- _Description of the task_:
Through the line with "Planes de alimentación" and starting from the first line, return the records below word for word, with pictures left out.
───── Extracted data
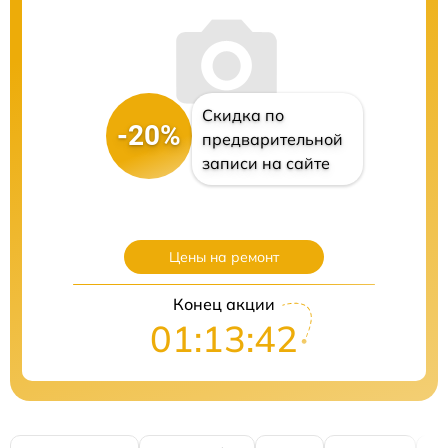
Скидка по
-20%
предварительной
записи на сайте
Цены на ремонт
Конец акции
01:13:41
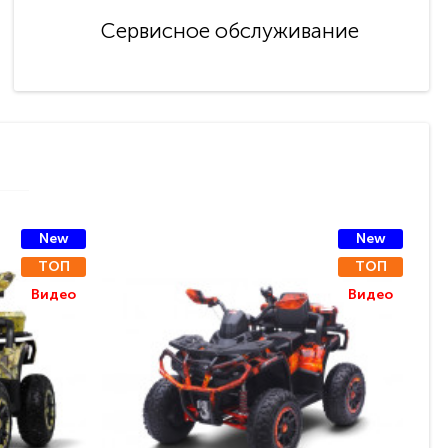
Сервисное обслуживание
New
New
ТОП
ТОП
Видео
Видео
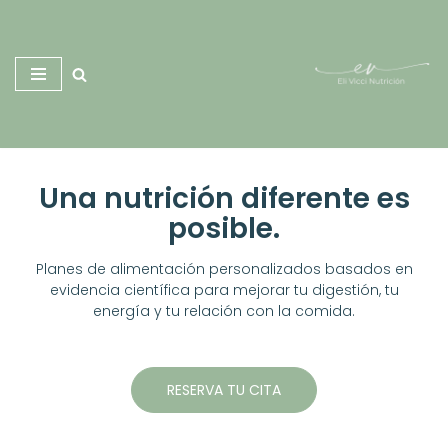
Saltar
al
contenido
Una nutrición diferente es
posible.
Planes de alimentación personalizados basados en
evidencia científica para mejorar tu digestión, tu
energía y tu relación con la comida.
RESERVA TU CITA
──────────
- _Solution for this task_:
Скидка по
-20%
предварительной
записи на сайте
Цены на ремонт
Конец акции
01:13:41
Сервисное обслуживание
New
New
ТОП
ТОП
Видео
Видео
Saltar
al
contenido
Una nutrición diferente es
posible.
Planes de alimentación personalizados basados en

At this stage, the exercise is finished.